### [REQUIREMENT]
Repeat the listing word for word, but skip any pictures.
START SOURCE INFORMATION
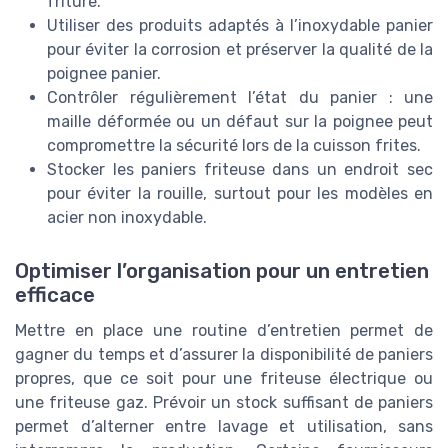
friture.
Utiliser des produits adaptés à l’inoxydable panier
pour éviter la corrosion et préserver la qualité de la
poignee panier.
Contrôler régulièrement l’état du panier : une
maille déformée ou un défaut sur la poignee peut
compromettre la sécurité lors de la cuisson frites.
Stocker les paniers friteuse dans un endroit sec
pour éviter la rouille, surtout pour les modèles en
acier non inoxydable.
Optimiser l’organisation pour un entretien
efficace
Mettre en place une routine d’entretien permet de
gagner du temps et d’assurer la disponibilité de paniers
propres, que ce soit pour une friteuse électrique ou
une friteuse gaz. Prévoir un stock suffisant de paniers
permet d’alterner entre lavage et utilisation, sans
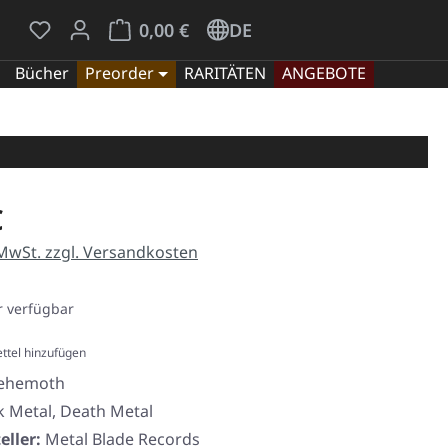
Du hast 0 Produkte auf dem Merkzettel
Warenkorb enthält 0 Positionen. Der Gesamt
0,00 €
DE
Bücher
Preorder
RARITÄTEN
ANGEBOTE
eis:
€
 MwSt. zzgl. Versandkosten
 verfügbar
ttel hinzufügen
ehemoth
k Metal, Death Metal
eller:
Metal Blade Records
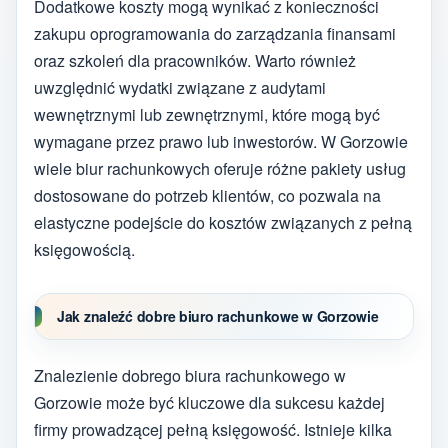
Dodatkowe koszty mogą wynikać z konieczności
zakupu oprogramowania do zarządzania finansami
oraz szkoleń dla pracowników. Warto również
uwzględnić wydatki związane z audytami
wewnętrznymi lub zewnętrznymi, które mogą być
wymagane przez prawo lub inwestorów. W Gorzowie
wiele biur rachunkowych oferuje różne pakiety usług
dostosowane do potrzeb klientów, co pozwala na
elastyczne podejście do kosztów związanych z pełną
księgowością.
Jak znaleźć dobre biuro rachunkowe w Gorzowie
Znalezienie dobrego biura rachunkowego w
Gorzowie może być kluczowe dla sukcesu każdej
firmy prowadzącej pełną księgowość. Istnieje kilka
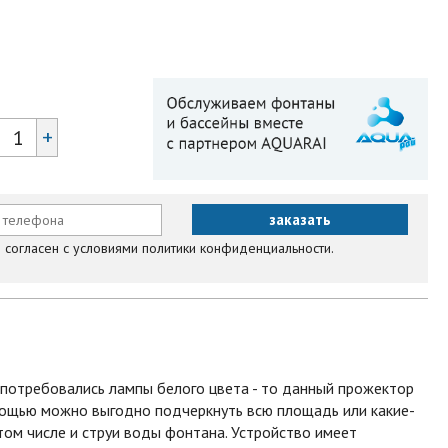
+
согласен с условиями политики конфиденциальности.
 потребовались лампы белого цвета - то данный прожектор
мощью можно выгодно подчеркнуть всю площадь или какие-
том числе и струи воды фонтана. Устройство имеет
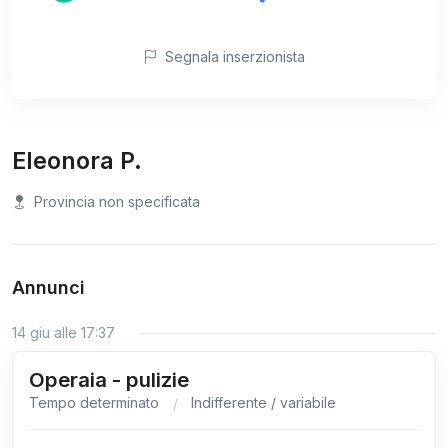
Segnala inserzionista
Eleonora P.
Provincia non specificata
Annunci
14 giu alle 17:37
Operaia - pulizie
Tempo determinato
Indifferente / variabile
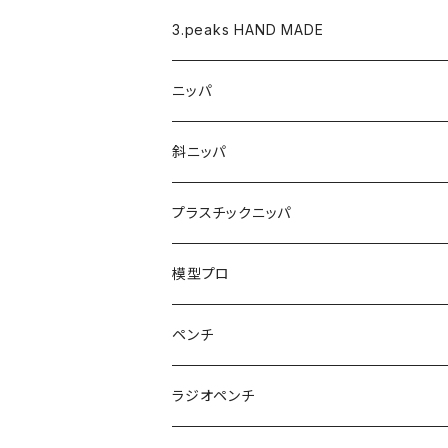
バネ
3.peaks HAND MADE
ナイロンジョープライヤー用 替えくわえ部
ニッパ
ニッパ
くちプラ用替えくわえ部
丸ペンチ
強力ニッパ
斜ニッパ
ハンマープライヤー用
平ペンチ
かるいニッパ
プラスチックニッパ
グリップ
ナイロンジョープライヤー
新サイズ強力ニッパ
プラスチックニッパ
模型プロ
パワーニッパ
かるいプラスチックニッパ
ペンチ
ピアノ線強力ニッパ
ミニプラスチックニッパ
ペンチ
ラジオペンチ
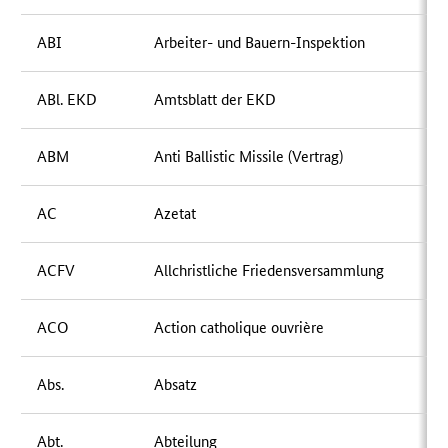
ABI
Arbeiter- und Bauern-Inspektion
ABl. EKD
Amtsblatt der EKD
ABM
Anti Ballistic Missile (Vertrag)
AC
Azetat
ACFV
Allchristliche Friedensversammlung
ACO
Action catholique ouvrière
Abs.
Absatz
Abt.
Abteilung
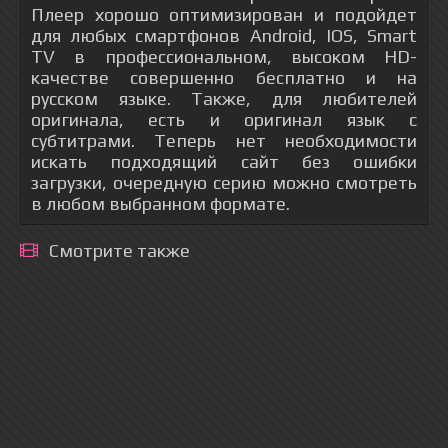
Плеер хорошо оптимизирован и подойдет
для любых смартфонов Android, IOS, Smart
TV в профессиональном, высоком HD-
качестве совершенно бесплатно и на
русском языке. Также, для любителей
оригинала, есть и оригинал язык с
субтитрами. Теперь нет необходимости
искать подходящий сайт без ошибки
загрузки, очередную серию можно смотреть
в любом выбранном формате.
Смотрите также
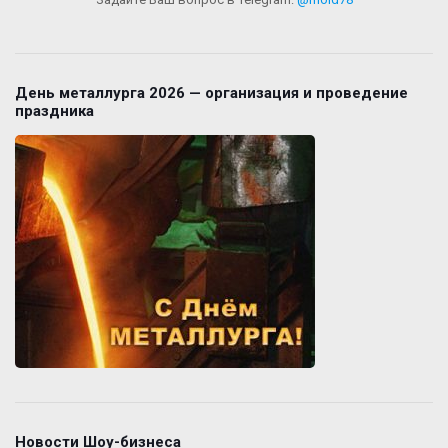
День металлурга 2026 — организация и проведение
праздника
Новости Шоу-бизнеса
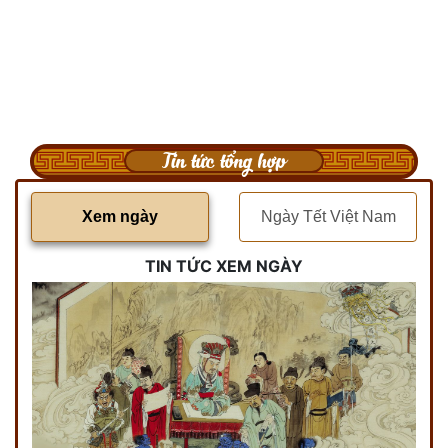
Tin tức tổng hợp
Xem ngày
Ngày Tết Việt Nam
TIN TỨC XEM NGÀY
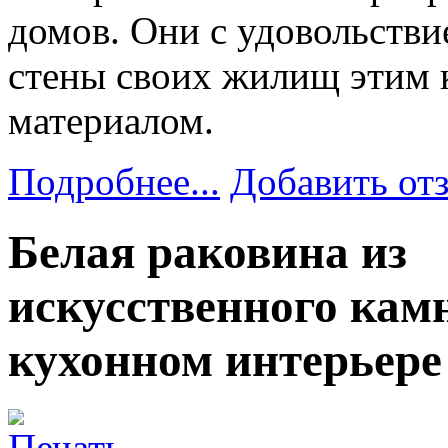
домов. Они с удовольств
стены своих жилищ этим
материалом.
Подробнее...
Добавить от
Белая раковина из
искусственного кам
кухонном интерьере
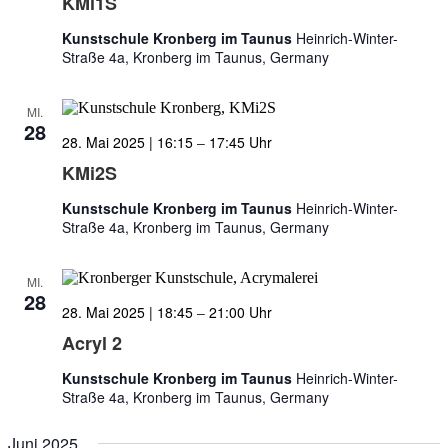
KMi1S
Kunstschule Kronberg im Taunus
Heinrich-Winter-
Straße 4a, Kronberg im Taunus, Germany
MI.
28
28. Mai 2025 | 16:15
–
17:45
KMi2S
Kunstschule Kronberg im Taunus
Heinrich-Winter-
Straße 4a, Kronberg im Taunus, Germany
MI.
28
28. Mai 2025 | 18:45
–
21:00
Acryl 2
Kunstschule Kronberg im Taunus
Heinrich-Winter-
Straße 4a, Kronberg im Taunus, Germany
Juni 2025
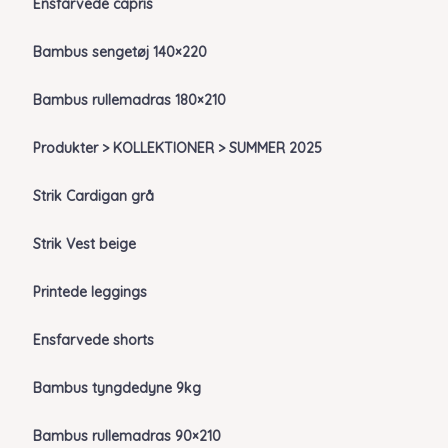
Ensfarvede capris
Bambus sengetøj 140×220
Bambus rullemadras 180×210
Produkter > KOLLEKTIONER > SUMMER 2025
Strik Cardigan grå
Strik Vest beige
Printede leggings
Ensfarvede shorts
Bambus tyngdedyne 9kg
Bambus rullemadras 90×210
END SOURCE INFORMATION
### [RESULT FOR THIS TASK]
friture.
Utiliser des produits adaptés à l’inoxydable panier
pour éviter la corrosion et préserver la qualité de la
poignee panier.
Contrôler régulièrement l’état du panier : une
maille déformée ou un défaut sur la poignee peut
compromettre la sécurité lors de la cuisson frites.
Stocker les paniers friteuse dans un endroit sec
pour éviter la rouille, surtout pour les modèles en
acier non inoxydable.
Optimiser l’organisation pour un entretien
efficace
Mettre en place une routine d’entretien permet de
gagner du temps et d’assurer la disponibilité de paniers
propres, que ce soit pour une friteuse électrique ou
une friteuse gaz. Prévoir un stock suffisant de paniers
permet d’alterner entre lavage et utilisation, sans
Du hast 0 Produkte auf dem Merkzettel
Warenkorb enthält 0 Positionen. Der Gesamt
0,00 €
DE
Bücher
Preorder
RARITÄTEN
ANGEBOTE
eis:
€
 MwSt. zzgl. Versandkosten
 verfügbar
ttel hinzufügen
ehemoth
k Metal, Death Metal
eller:
Metal Blade Records
Dodatkowe koszty mogą wynikać z konieczności
zakupu oprogramowania do zarządzania finansami
oraz szkoleń dla pracowników. Warto również
uwzględnić wydatki związane z audytami
wewnętrznymi lub zewnętrznymi, które mogą być
wymagane przez prawo lub inwestorów. W Gorzowie
wiele biur rachunkowych oferuje różne pakiety usług
dostosowane do potrzeb klientów, co pozwala na
elastyczne podejście do kosztów związanych z pełną
księgowością.
Jak znaleźć dobre biuro rachunkowe w Gorzowie
Znalezienie dobrego biura rachunkowego w
Gorzowie może być kluczowe dla sukcesu każdej
firmy prowadzącej pełną księgowość. Istnieje kilka
+
согласен с условиями политики конфиденциальности.
 потребовались лампы белого цвета - то данный прожектор
мощью можно выгодно подчеркнуть всю площадь или какие-
том числе и струи воды фонтана. Устройство имеет
Segnala inserzionista
Eleonora P.
Provincia non specificata
Annunci
14 giu alle 17:37
Operaia - pulizie
Tempo determinato
Indifferente / variabile
バネ
3.peaks HAND MADE
ナイロンジョープライヤー用 替えくわえ部
ニッパ
ニッパ
くちプラ用替えくわえ部
丸ペンチ
強力ニッパ
斜ニッパ
ハンマープライヤー用
平ペンチ
かるいニッパ
プラスチックニッパ
グリップ
ナイロンジョープライヤー
新サイズ強力ニッパ
プラスチックニッパ
模型プロ
パワーニッパ
かるいプラスチックニッパ
ペンチ
ピアノ線強力ニッパ
ミニプラスチックニッパ
ペンチ
ラジオペンチ
ABI
Arbeiter- und Bauern-Inspektion
ABl. EKD
Amtsblatt der EKD
ABM
Anti Ballistic Missile (Vertrag)
AC
Azetat
ACFV
Allchristliche Friedensversammlung
ACO
Action catholique ouvrière
Abs.
Absatz
Abt.
Abteilung
Плеер хорошо оптимизирован и подойдет
для любых смартфонов Android, IOS, Smart
TV в профессиональном, высоком HD-
качестве совершенно бесплатно и на
русском языке. Также, для любителей
оригинала, есть и оригинал язык с
субтитрами. Теперь нет необходимости
искать подходящий сайт без ошибки
загрузки, очередную серию можно смотреть
в любом выбранном формате.
Смотрите также
День металлурга 2026 — организация и проведение
праздника
Новости Шоу-бизнеса
Tin tức tổng hợp
Xem ngày
Ngày Tết Việt Nam
TIN TỨC XEM NGÀY
домов. Они с удовольств
стены своих жилищ этим
материалом.
Подробнее...
Добавить от
Белая раковина из
искусственного кам
кухонном интерьере
KMi1S
Kunstschule Kronberg im Taunus
Heinrich-Winter-
Straße 4a, Kronberg im Taunus, Germany
MI.
28
28. Mai 2025 | 16:15
–
17:45
KMi2S
Kunstschule Kronberg im Taunus
Heinrich-Winter-
Straße 4a, Kronberg im Taunus, Germany
MI.
28
28. Mai 2025 | 18:45
–
21:00
Acryl 2
Kunstschule Kronberg im Taunus
Heinrich-Winter-
Straße 4a, Kronberg im Taunus, Germany
Juni 2025
Ensfarvede capris
Bambus sengetøj 140×220
Bambus rullemadras 180×210
Produkter > KOLLEKTIONER > SUMMER 2025
Strik Cardigan grå
Strik Vest beige
Printede leggings
Ensfarvede shorts
Bambus tyngdedyne 9kg
Bambus rullemadras 90×210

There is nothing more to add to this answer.